About this task
Using the records below, filter out every line that lacks "company" and copy the rest.

Materials provided

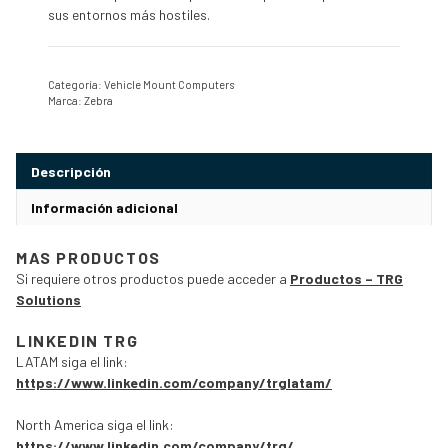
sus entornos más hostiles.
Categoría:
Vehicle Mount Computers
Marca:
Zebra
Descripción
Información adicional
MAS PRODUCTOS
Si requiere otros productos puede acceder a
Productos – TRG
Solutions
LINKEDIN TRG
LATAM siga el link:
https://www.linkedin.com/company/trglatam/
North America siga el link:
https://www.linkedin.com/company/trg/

--

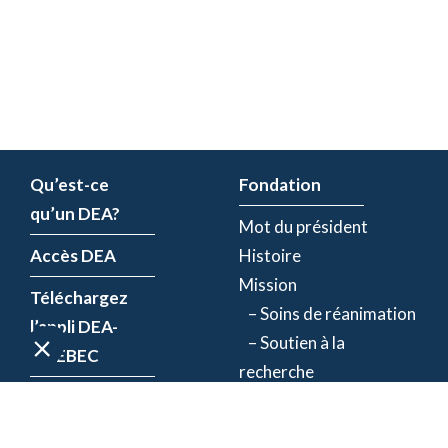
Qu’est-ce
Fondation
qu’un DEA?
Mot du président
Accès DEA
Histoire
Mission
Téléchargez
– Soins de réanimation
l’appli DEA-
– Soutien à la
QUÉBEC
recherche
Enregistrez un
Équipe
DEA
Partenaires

Solved exercise
https://www.linkedin.com/company/trglatam/
https://www.linkedin.com/company/trg/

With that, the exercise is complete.